Memphis power forward Zach Randolph has begun preliminary talks with the team about an extension, reports Adrian Wojnarowski of Yahoo! Sports. Randolph has a player option worth more than $16.9MM for next season, but it appears he and the team are ready to discuss a future that extends beyond 2014/15. Randolph and owner Robert Pera have spoken within the past week, and agent Raymond Brothers indicated a fondness for Pera and especially GM Chris Wallace, who’s been restored to power in the front office on an interim basis.
“We have a great level of comfort and trust with Robert Pera and Chris Wallace,” Brothers said. “Chris and I have been working together for years. He is a good guy.”
Wallace’s return seem to auger well for the negotiations, as Wojnarowski hears that agents and GMs around the league are “thrilled” to once more do business with him. Wallace hadn’t set foot in his office for nearly a year as he languished in virtual exile under former CEO Jason Levien‘s reign in charge of the team’s basketball operations, but with Levien fired, Wallace is a candidate to stay in control of the roster for the long haul. Wallace will remain within the organization one way or another, according to Pera.
The offseason ahead for Wallace and the Grizzlies hinges on Randolph, as I wrote a couple of weeks ago when I previewed the summer for Memphis. Randolph spoke on multiple occasions this year of a desire to stay in Memphis for the rest of his career, though trade rumors invoking his name annoyed him and prompted him to question the organization’s loyalty. He’ll be 33 in July, and a report from Marc Stein of ESPN.com indicated that he’d be in line for a three-year deal worth $30-35MM if he turned down his option and hit the market this summer.
Such an agreement would represent a significant comedown in pay from the more than $18.2MM he made this year. Randolph had a strong season, scoring 17.4 points per game with an 18.3 PER, and he remains a pivotal inside force who embodies the hardscrabble Grizzlies. Still, his age dictates that he won’t see the salaries he’s accustomed to in a new deal, and that makes him a prime candidate for an extension. Veterans with upside tend to shy away from extensions because they can tack no more than three additional years onto a contract with a starting salary of no more than 107.5% of what the player made in the final season of the existing contract.

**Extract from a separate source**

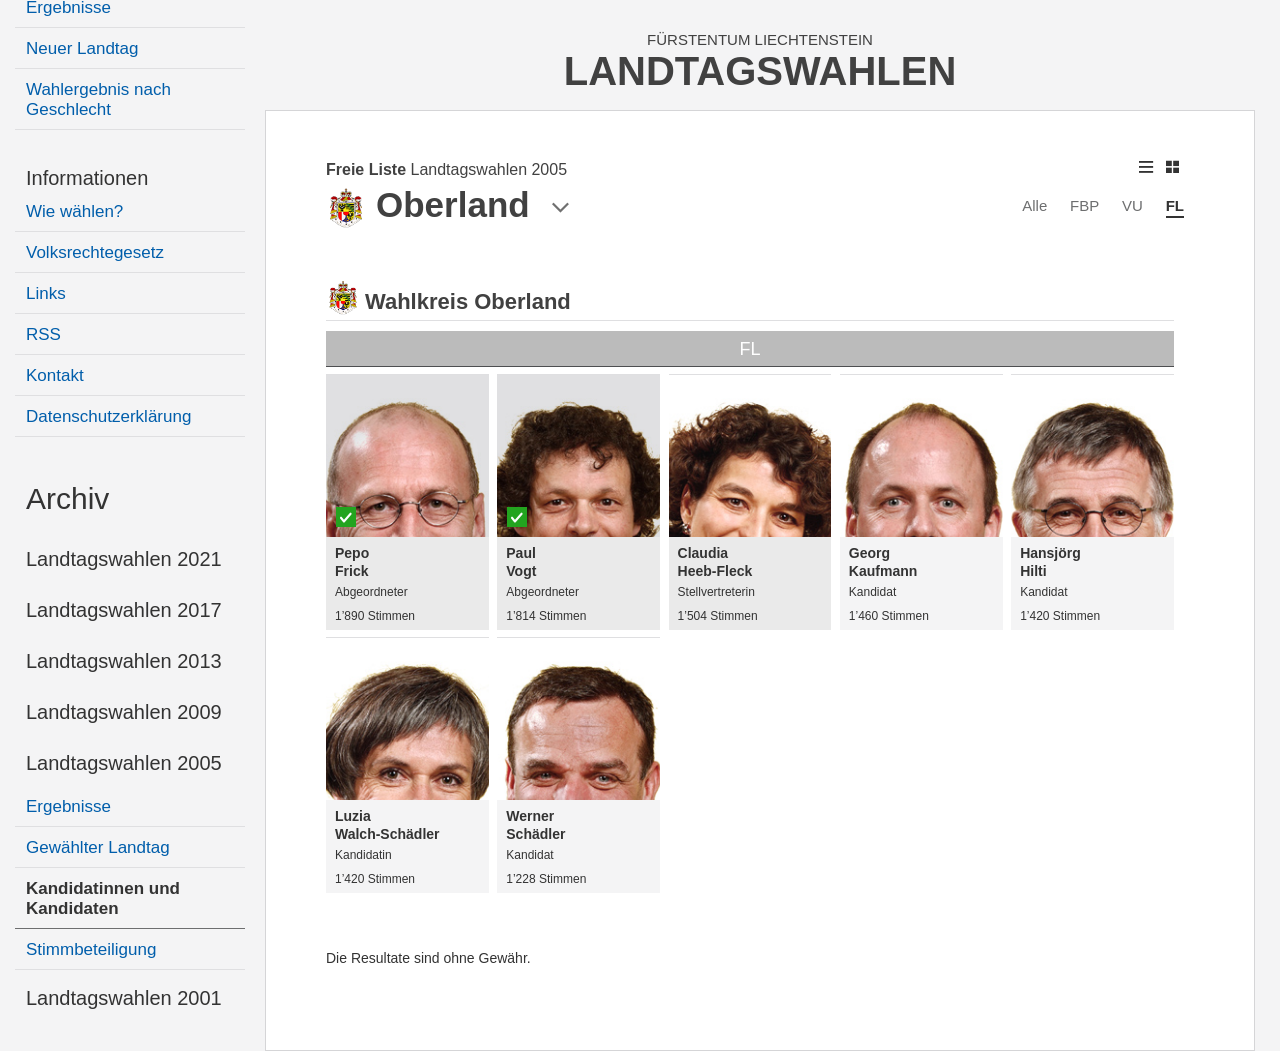 The image size is (1280, 1051). What do you see at coordinates (124, 763) in the screenshot?
I see `Landtagswahlen 2005` at bounding box center [124, 763].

Randolph won’t approach such a salary limit, but regardless of whether he declines his option, an extension with Memphis would mandate a salary no less than what he would have made on the option. That would be more than he’s likely to receive from the team in a new deal, so I wouldn’t be surprised to see Randolph and Brothers push hard for an extension before they have to decide on the option at the end of June.